Abstract
Purpose :
Porcine decellularized conjunctiva (PDC) represents a promising alternative source for conjunctival reconstruction. Methods of its re-epithelialization in vitro with primary human conjunctival epithelial cells (HCEC) have already been established. However, a long-term storage method is required for a simplified clinical use of PDC. This study investigates the influence of several storage variants on the extracellular matrix of PDC.
Methods :
PDC were stored in (1) phosphate-buffered saline solution at 4 °C, (2) glycerol-containing epithelial cell medium at -80 °C or (3) dimethyl sulfoxide-containing epithelial cell medium at -196 °C in liquid nitrogen for six months. Fresh, non-stored decellularized PDC served as control. Histological structure, loosening of the extracellular matrix fibers and content of collagen and elastin were compared. Changes in biomechanical properties (elastic modulus, tensile strength, extensibility) were measured in uniaxial stress tests. To investigate the effect of the storage method on re-epithelialization, PDC were cultured with primary HCEC for 14 days following measurement of epithelialized PDC in histological sections (n = 4 - 10).
Results :
In all groups, PDC showed a well-preserved extracellular matrix without structural disruptions and with comparable fiber density (p ≥ .74). Collagen and elastin content were not significant different between the groups (p ≥ .18; p ≥ .13, respectively). With exception of significantly reduced tensile strength of PDC after storage at -196 °C (0.46 ± 0.21 MPa; p = .02), no significant differences were seen regarding elastic modulus, tensile strength and extensibility compared to control (0.87 ± 0.25 MPa, p ≥ .06).
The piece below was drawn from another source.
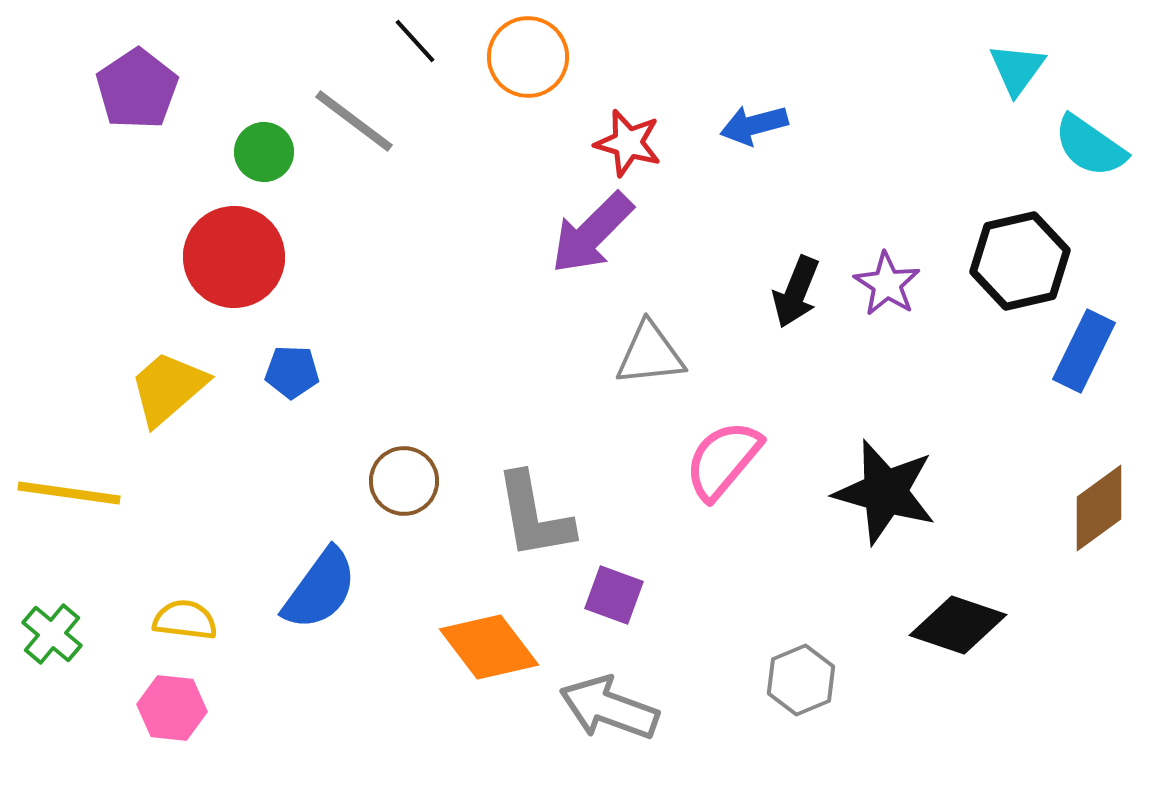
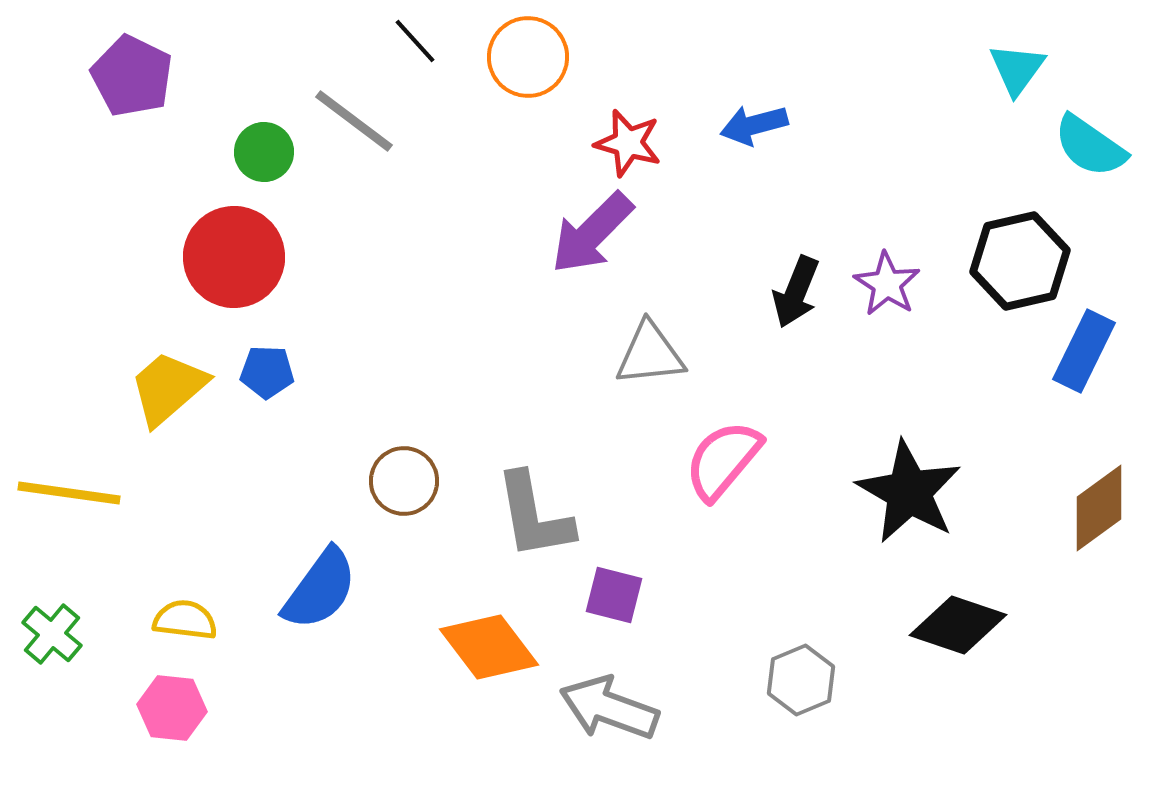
purple pentagon: moved 5 px left, 13 px up; rotated 12 degrees counterclockwise
blue pentagon: moved 25 px left
black star: moved 24 px right; rotated 14 degrees clockwise
purple square: rotated 6 degrees counterclockwise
Mean values of re-epithelialized PDC surface ranged from 51.9 ± 8.8 % (-196 °C) to 78.3 ± 4.4 % (-80 °C) and did not differ significantly (p <.35).
Conclusions :
In conclusion, all examined storage methods were suitable for storing PDC for at least six months. All PDC were able to re-epithelialize, which rules out cytotoxic influences of the storage conditions and suggests preserved biocompatibility for in vivo application.
This abstract was presented at the 2023 ARVO Annual Meeting, held in New Orleans, LA, April 23-27, 2023.